Each record below must be reproduced exactly as it reads, with its images omitted.
[Exercise data]
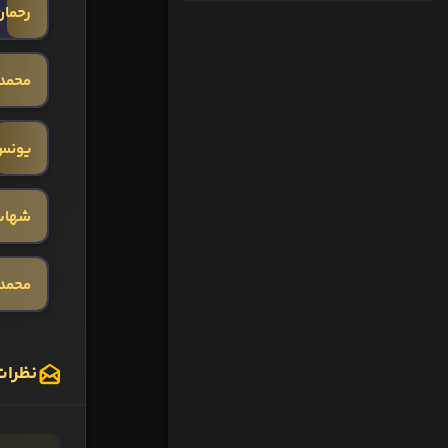
رحمان
محمد
یونس
شهاب
محمد 
نظرات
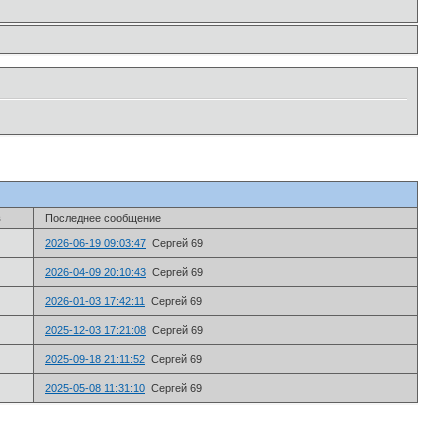
в
Последнее сообщение
2026-06-19 09:03:47
Сергей 69
2026-04-09 20:10:43
Сергей 69
2026-01-03 17:42:11
Сергей 69
2025-12-03 17:21:08
Сергей 69
2025-09-18 21:11:52
Сергей 69
2025-05-08 11:31:10
Сергей 69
[/Exercise data]
Result for this task.
رحمان
محمد
یونس
شهاب
محمد 
نظرات
в
Последнее сообщение
2026-06-19 09:03:47
Сергей 69
2026-04-09 20:10:43
Сергей 69
2026-01-03 17:42:11
Сергей 69
2025-12-03 17:21:08
Сергей 69
2025-09-18 21:11:52
Сергей 69
2025-05-08 11:31:10
Сергей 69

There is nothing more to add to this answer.